### Problem
Going down the listing below, print exactly each line from the one with "Who we are (59, 1011)" up to and including the one with "News/Resources", and skip the rest.

### Given entries
************

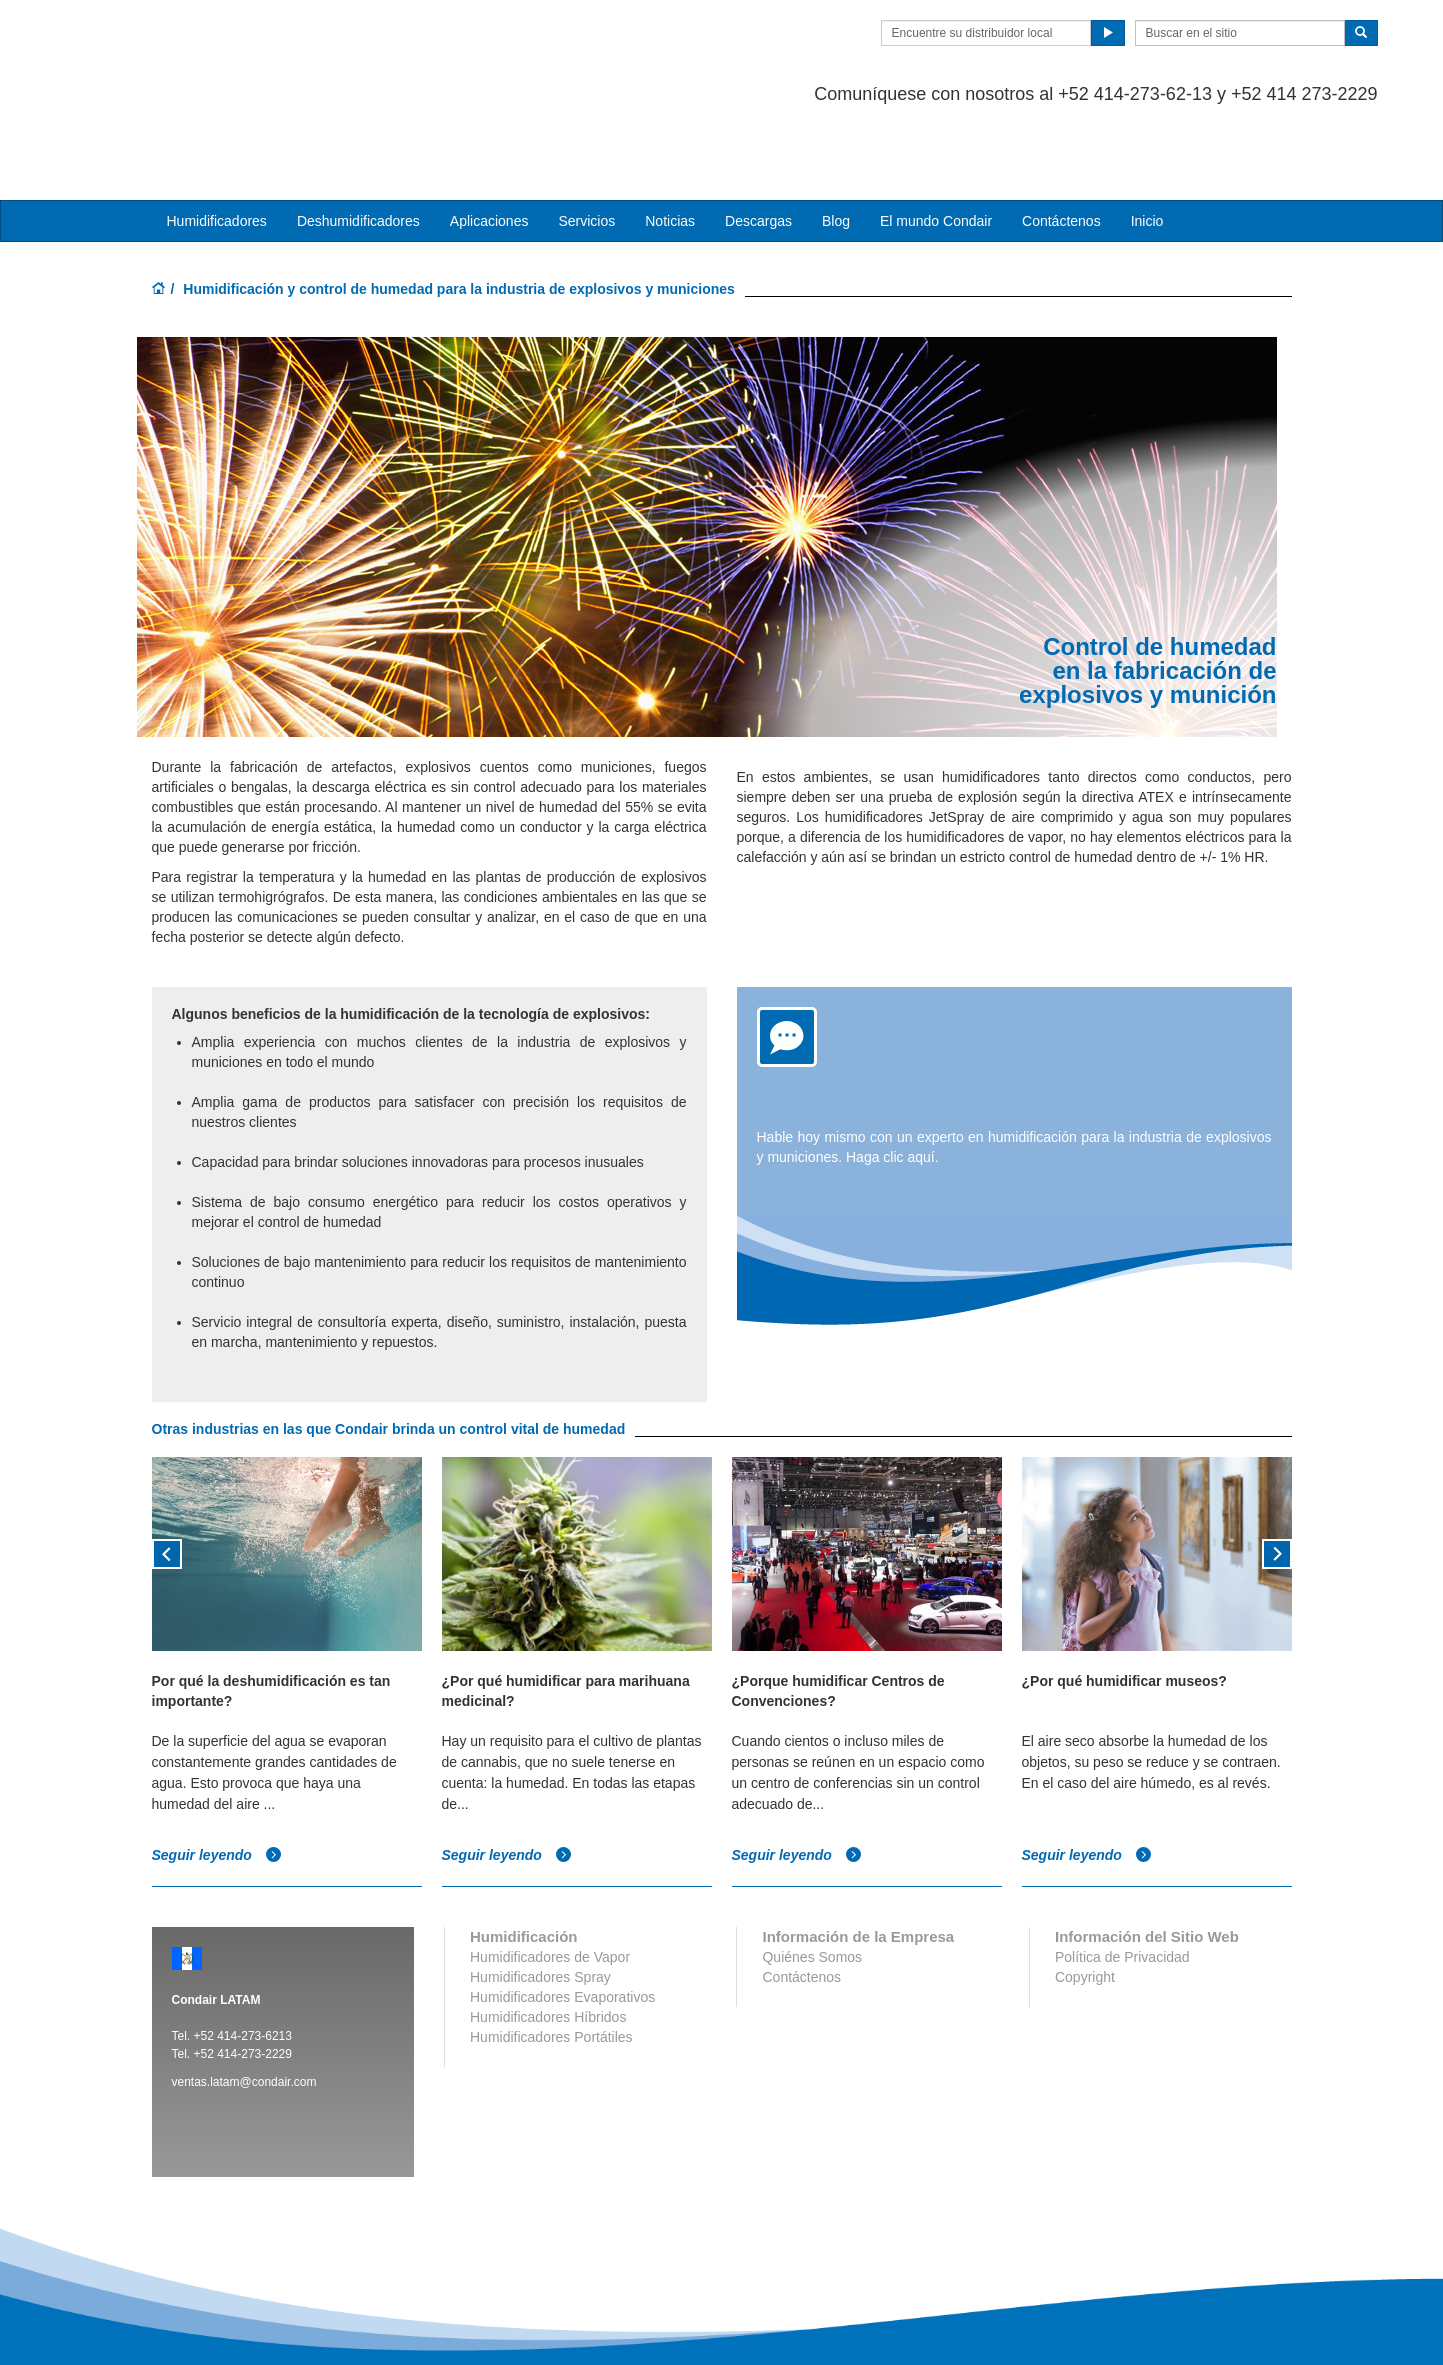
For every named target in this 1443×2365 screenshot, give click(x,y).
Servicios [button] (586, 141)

************

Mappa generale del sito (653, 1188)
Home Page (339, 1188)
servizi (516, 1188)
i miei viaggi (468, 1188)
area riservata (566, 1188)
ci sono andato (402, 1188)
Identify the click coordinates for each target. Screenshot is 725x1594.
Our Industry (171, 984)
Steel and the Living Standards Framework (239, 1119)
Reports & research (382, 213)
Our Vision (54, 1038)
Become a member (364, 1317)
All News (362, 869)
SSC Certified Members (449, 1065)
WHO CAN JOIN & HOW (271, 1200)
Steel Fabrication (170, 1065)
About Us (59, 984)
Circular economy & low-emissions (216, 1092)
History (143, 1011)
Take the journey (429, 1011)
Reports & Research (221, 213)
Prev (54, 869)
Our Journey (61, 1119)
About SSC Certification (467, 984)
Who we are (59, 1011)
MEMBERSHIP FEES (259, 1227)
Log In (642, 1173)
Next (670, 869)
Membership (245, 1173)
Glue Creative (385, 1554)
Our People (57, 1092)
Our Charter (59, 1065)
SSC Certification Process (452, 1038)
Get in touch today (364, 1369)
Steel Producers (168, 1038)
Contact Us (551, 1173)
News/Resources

************

### Response to the exercise
Who we are (59, 1011)
MEMBERSHIP FEES (259, 1227)
Log In (642, 1173)
Next (670, 869)
Membership (245, 1173)
Glue Creative (385, 1554)
Our People (57, 1092)
Our Charter (59, 1065)
SSC Certification Process (452, 1038)
Get in touch today (364, 1369)
Steel Producers (168, 1038)
Contact Us (551, 1173)
News/Resources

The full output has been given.